What you are asked to do> Your answer should hold every line of the records below that contains the string "Warp".

Data supplied>
++++++++++++++++++++

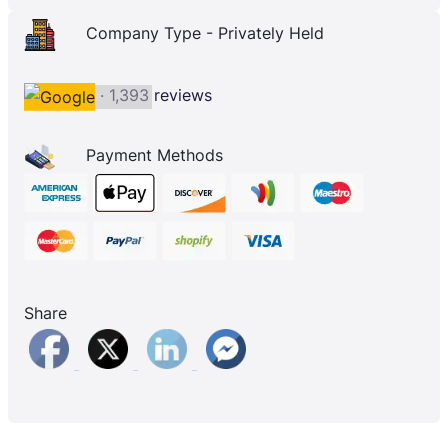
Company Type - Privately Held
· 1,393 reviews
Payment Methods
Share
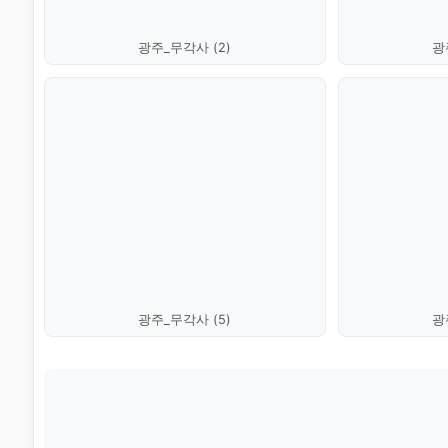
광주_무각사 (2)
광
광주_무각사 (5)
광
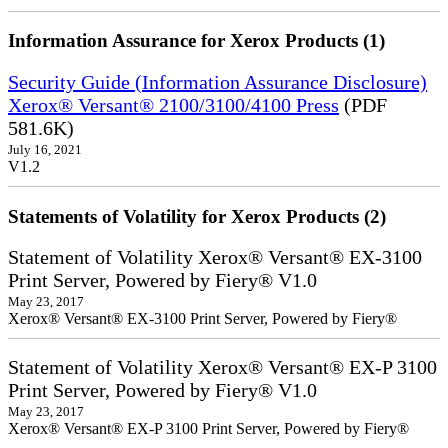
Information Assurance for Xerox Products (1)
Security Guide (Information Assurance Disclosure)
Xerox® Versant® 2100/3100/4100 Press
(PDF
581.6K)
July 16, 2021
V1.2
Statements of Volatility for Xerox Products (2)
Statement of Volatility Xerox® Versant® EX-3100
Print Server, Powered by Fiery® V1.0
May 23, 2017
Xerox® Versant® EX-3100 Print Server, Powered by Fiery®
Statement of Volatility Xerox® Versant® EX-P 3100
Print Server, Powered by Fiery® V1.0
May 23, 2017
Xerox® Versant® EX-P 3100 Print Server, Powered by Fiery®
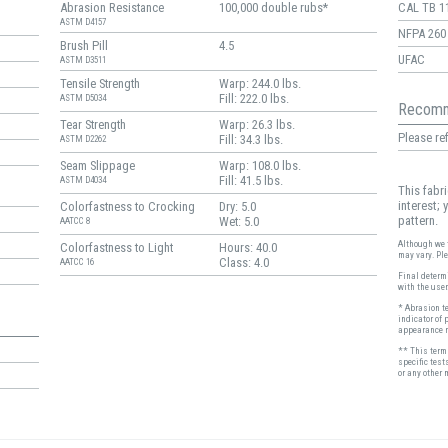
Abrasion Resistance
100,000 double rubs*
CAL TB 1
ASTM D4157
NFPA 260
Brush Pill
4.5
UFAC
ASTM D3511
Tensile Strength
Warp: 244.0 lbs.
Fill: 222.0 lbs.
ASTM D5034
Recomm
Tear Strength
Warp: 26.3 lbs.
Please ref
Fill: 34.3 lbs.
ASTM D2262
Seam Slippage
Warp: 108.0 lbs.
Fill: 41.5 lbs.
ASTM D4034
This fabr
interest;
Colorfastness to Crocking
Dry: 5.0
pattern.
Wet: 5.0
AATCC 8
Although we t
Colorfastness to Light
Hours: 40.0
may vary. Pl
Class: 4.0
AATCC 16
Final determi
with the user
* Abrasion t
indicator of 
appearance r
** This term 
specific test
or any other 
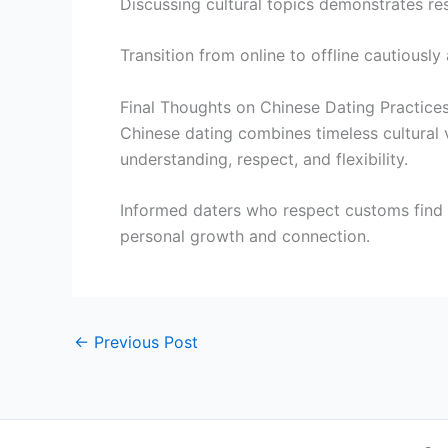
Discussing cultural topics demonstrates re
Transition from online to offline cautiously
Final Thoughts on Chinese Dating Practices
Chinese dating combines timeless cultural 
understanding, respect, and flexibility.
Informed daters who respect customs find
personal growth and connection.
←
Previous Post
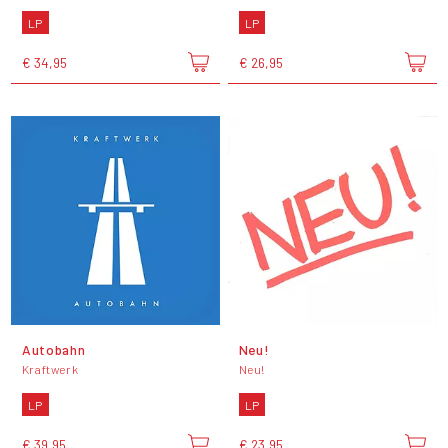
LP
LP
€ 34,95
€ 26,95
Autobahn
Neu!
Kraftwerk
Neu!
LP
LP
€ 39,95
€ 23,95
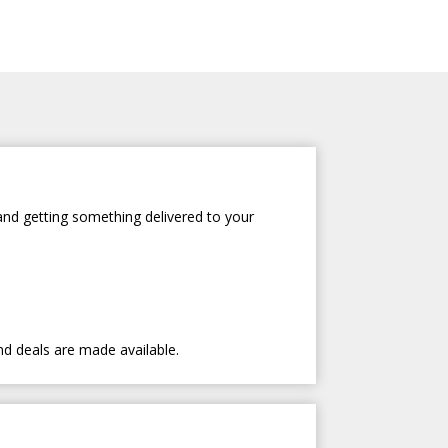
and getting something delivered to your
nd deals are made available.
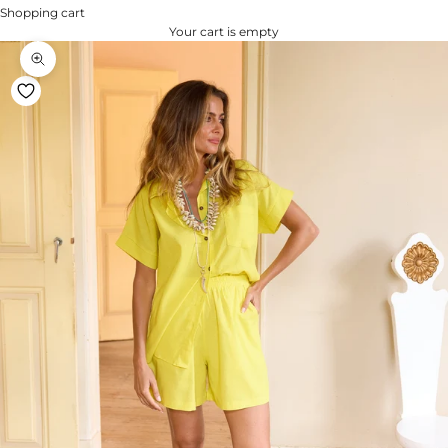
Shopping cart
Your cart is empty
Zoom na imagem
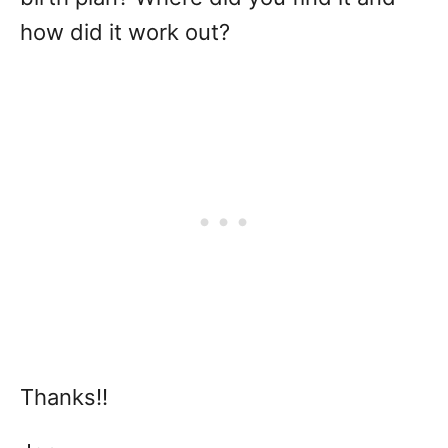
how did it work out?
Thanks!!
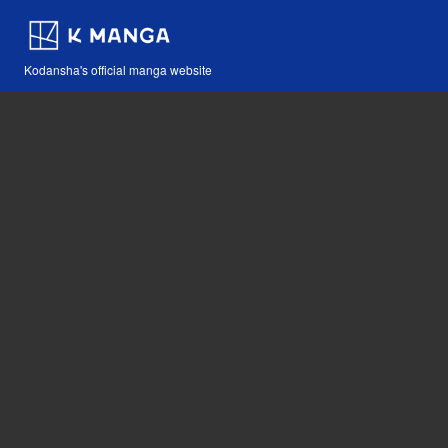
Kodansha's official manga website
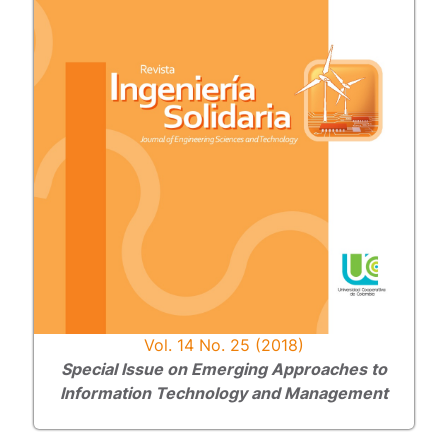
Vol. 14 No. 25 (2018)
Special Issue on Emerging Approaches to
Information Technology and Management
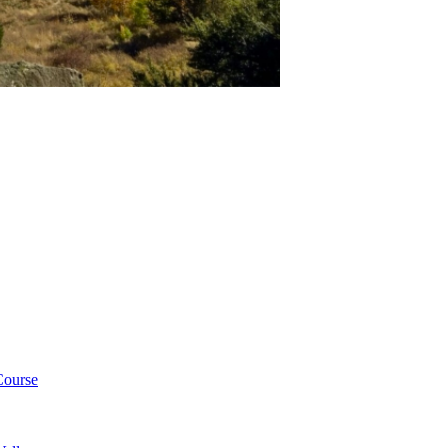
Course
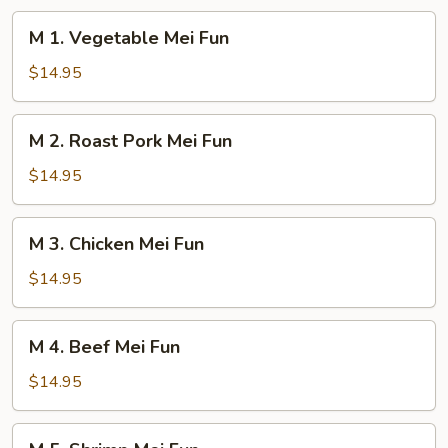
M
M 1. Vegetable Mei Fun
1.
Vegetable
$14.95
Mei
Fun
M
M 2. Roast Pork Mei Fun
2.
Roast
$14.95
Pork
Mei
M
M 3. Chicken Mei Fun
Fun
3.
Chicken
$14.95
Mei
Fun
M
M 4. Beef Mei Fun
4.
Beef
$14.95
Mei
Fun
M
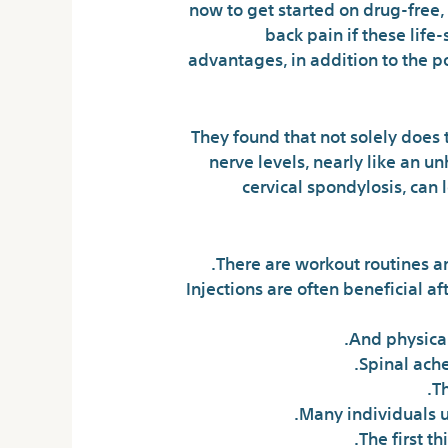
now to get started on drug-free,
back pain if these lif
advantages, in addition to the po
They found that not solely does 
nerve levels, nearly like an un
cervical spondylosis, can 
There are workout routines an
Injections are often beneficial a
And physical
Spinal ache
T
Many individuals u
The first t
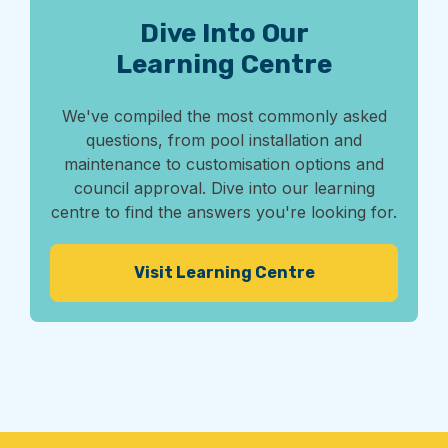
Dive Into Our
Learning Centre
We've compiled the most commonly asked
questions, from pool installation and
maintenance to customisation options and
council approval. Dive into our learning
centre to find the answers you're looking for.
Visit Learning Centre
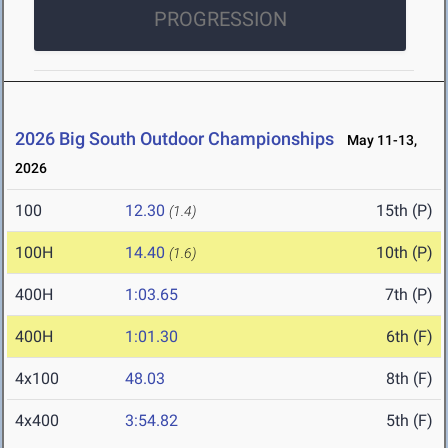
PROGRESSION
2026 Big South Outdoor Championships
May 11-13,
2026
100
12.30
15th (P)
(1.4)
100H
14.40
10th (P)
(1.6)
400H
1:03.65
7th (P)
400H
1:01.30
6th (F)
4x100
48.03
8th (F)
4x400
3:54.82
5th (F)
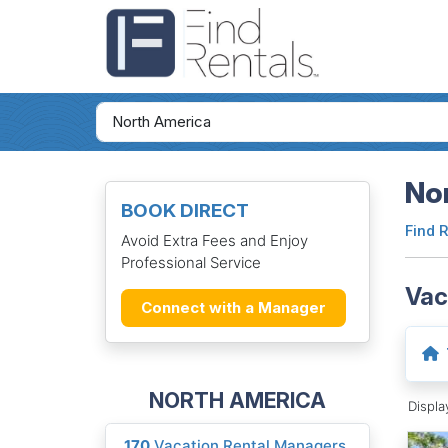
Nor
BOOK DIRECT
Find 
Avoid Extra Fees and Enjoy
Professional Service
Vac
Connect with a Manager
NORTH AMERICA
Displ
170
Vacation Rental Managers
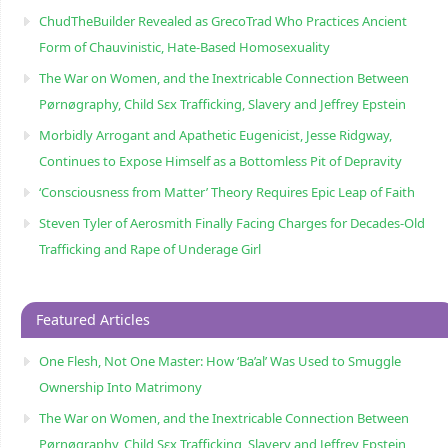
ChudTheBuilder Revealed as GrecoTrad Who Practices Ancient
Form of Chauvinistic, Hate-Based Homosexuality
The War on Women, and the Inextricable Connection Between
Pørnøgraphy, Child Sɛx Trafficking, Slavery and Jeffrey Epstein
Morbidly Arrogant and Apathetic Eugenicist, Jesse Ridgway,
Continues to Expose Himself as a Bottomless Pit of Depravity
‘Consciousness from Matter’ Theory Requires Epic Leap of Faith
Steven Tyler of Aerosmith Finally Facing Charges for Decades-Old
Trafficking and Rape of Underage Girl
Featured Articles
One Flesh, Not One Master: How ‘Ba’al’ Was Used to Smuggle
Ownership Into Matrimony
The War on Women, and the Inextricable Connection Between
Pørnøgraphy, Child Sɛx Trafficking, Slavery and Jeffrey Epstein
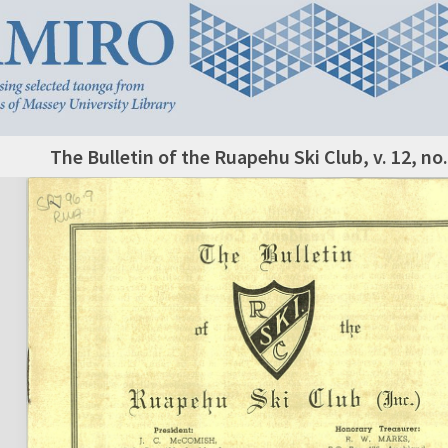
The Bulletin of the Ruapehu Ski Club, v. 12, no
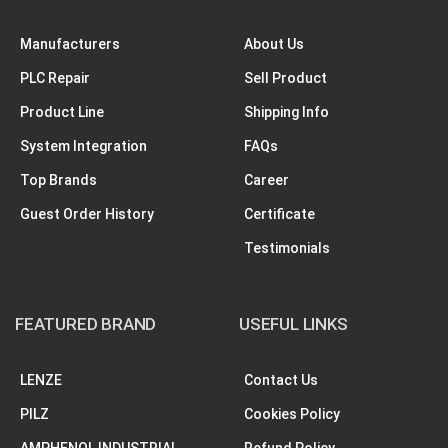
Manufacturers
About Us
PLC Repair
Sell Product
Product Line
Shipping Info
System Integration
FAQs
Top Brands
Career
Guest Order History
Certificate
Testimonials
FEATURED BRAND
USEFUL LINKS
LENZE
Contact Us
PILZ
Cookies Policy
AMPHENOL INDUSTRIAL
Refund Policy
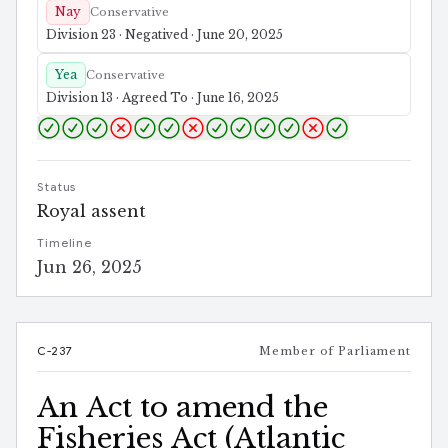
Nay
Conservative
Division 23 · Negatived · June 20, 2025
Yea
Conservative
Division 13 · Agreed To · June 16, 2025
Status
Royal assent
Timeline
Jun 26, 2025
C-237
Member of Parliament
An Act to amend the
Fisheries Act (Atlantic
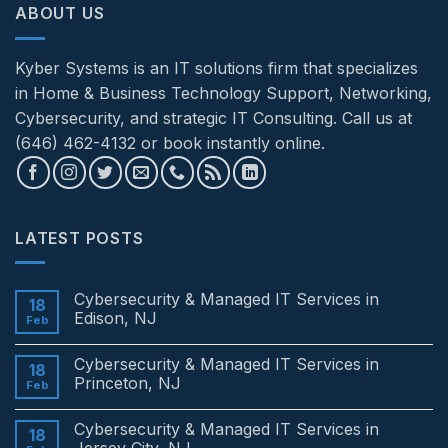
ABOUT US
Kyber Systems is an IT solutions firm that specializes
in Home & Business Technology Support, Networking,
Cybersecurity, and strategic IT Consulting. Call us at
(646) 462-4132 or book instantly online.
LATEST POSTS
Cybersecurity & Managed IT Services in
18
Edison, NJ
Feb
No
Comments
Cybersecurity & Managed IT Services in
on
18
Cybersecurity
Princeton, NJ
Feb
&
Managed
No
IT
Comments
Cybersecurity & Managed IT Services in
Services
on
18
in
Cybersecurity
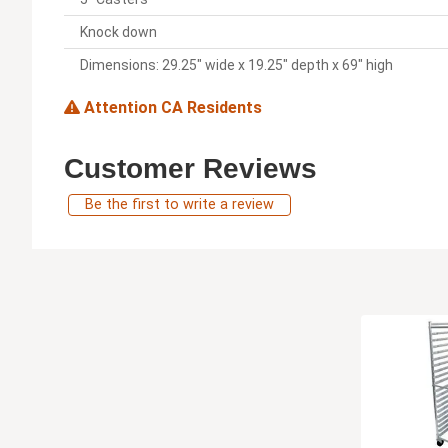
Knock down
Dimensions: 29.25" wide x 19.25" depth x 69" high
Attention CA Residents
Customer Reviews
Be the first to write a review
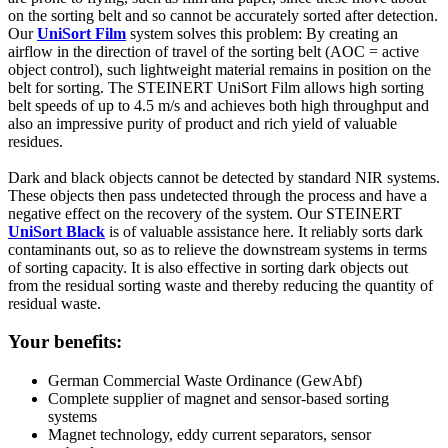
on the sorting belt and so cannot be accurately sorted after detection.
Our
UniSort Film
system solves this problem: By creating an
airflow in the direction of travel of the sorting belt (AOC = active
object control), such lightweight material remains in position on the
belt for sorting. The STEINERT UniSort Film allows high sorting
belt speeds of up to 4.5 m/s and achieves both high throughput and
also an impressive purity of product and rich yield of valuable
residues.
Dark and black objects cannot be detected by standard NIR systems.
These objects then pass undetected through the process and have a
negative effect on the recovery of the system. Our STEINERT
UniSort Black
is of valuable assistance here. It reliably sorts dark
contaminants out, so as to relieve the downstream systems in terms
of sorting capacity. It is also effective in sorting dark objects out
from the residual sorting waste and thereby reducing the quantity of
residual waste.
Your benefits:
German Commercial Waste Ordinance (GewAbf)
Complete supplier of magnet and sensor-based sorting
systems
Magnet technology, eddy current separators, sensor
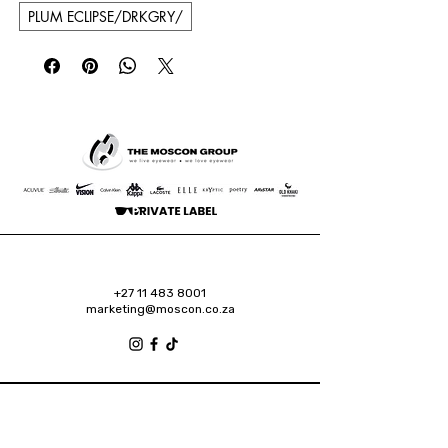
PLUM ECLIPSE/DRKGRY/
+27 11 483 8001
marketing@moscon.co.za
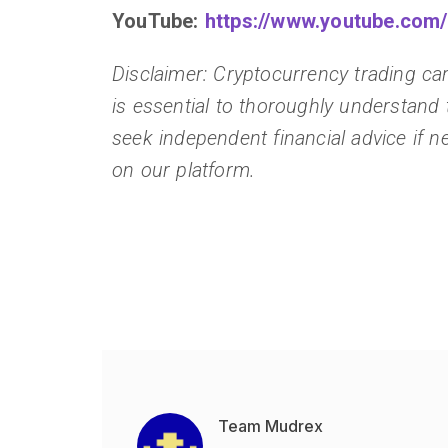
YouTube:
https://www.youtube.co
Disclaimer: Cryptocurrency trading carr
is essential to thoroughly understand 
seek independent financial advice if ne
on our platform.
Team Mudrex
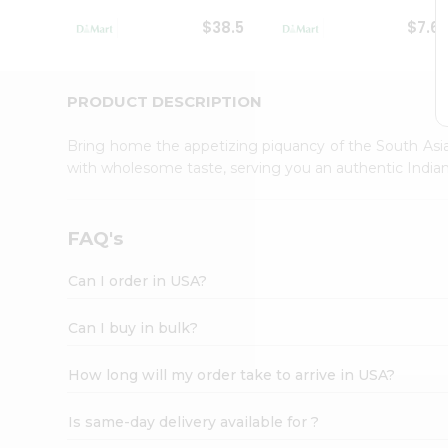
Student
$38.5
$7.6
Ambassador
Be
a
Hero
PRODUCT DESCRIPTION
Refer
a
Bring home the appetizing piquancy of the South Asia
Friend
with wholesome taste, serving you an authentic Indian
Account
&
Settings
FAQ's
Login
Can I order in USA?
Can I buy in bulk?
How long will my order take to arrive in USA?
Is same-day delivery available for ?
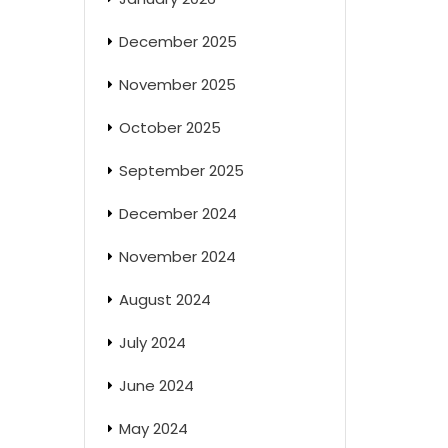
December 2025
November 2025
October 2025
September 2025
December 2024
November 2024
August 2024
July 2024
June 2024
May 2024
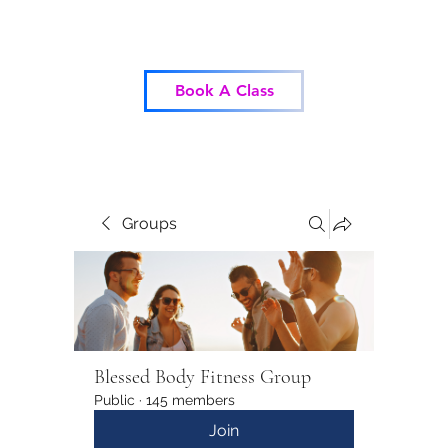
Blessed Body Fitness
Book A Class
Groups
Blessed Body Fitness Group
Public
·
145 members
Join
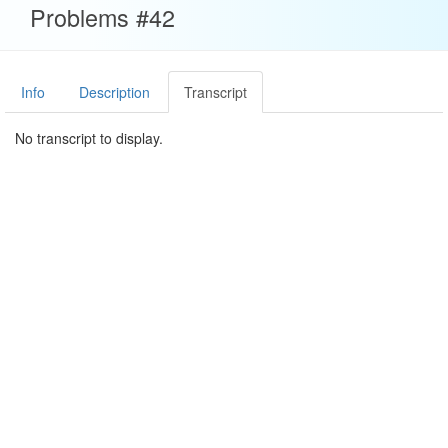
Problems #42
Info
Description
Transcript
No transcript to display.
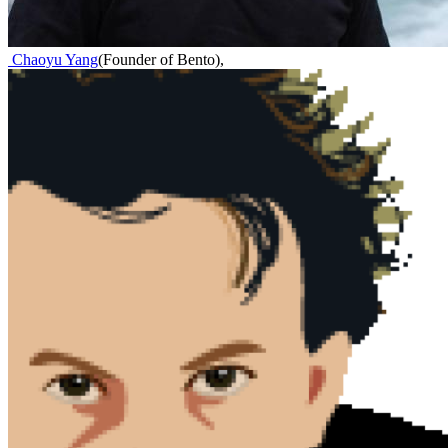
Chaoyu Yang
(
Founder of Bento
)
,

++++++++++++++++++++

Response to the exercise>
Warp: 244.0 lbs.
Warp: 26.3 lbs.
Warp: 108.0 lbs.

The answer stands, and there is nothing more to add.